There is powerful evidence to link blood pressure to clinical cardiovascular pathology. Hypertension predisposes both sexes to ischemic infarction of the myocardium and in both elderly and young age groups. Hypertension, for reasons which are unclear, appears to predispose particularly to silent or atypical myocardial infarctions. In hypertensive men and women 35% and 45% of infarctions, respectively, go unrecognized (Kannel 1990). Although diastolic elevations are accorded more importance than systolic increases, there is no evidence to show that major cardiovascular sequelae would be more closely linked to diastolic than systolic blood pressure. Indeed, in elderly subjects with systolic hypertension, the risk of CVD was unrelated to the concurrent diastolic blood pressure. In diastolic hypertensives, on the other hand, concurrent systolic pressure was highly predictive.

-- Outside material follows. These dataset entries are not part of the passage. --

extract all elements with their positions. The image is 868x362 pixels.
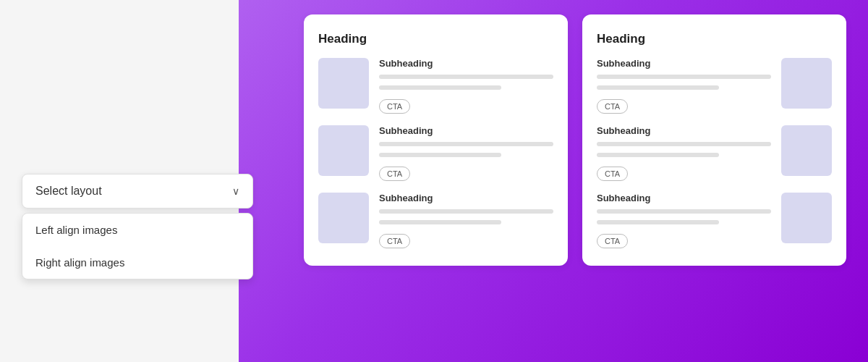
text-line (597, 85, 719, 90)
row-content: Subheading CTA (379, 125, 553, 181)
text-line (597, 209, 771, 214)
row-subheading: Subheading (597, 125, 771, 136)
cta-button[interactable]: CTA (597, 99, 628, 114)
card-1-heading: Heading (318, 32, 553, 46)
row-subheading: Subheading (597, 193, 771, 203)
text-line (597, 75, 771, 79)
dropdown-item-left-align[interactable]: Left align images (22, 214, 252, 246)
image-placeholder (318, 125, 369, 176)
image-placeholder (318, 193, 369, 243)
select-layout-label: Select layout (35, 185, 102, 198)
text-line (379, 75, 553, 79)
row-content: Subheading CTA (597, 125, 771, 181)
table-row: Subheading CTA (597, 193, 832, 248)
card-right-align: Heading Subheading CTA Subheading CTA (582, 14, 846, 266)
cta-button[interactable]: CTA (597, 167, 628, 181)
row-content: Subheading CTA (597, 193, 771, 248)
row-content: Subheading CTA (597, 58, 771, 114)
text-line (597, 153, 719, 157)
cta-button[interactable]: CTA (379, 167, 410, 181)
text-line (597, 142, 771, 146)
table-row: Subheading CTA (318, 58, 553, 114)
text-line (379, 85, 501, 90)
table-row: Subheading CTA (597, 58, 832, 114)
cards-container: Heading Subheading CTA Subheading CTA (304, 14, 846, 266)
text-line (379, 153, 501, 157)
row-subheading: Subheading (379, 125, 553, 136)
table-row: Subheading CTA (318, 193, 553, 248)
cta-button[interactable]: CTA (597, 234, 628, 248)
table-row: Subheading CTA (318, 125, 553, 181)
image-placeholder (781, 193, 832, 243)
table-row: Subheading CTA (597, 125, 832, 181)
text-line (379, 220, 501, 224)
dropdown-item-right-align[interactable]: Right align images (22, 246, 252, 279)
image-placeholder (318, 58, 369, 109)
cta-button[interactable]: CTA (379, 234, 410, 248)
select-layout-button[interactable]: Select layout ∨ (22, 174, 253, 209)
text-line (379, 142, 553, 146)
text-line (379, 209, 553, 214)
dropdown-area: Select layout ∨ Left align images Right … (22, 174, 253, 279)
card-left-align: Heading Subheading CTA Subheading CTA (304, 14, 568, 266)
row-content: Subheading CTA (379, 58, 553, 114)
dropdown-menu: Left align images Right align images (22, 213, 253, 279)
row-subheading: Subheading (597, 58, 771, 69)
cta-button[interactable]: CTA (379, 99, 410, 114)
image-placeholder (781, 58, 832, 109)
row-subheading: Subheading (379, 58, 553, 69)
card-2-heading: Heading (597, 32, 832, 46)
row-content: Subheading CTA (379, 193, 553, 248)
row-subheading: Subheading (379, 193, 553, 203)
main-container: Select layout ∨ Left align images Right … (0, 0, 868, 362)
chevron-down-icon: ∨ (232, 185, 239, 197)
image-placeholder (781, 125, 832, 176)
text-line (597, 220, 719, 224)
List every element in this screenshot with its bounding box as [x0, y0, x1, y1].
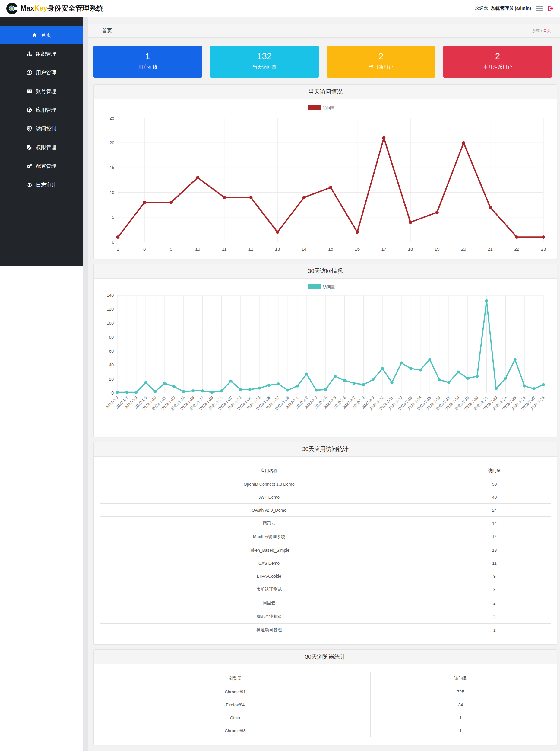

Isolated systolic hypertension is associated with a greater than twofold risk of CVD. The probability of developing CVD is directly related to the degree of elevation of BP in both sexes at all ages without any obvious threshold level (Taylor 1987).
Lipid and lipoproteins are fundamental to the atherosclerotic process and greatly affect the impact of hypertension on the pace of atherogenesis. Among nonsmokers, the differences in risk per 10 000 person-years between the highest and lowest cholesterol quintiles ranged from 7.6 for those with diastolic BP less than 76 mm Hg to 19.6 for those with diastolic BP 92 mm Hg or greater (Neaton et al. 1992). The protective effect of HDL cholesterol is at least equally strong as the atherogenic influence of LDL cholesterol.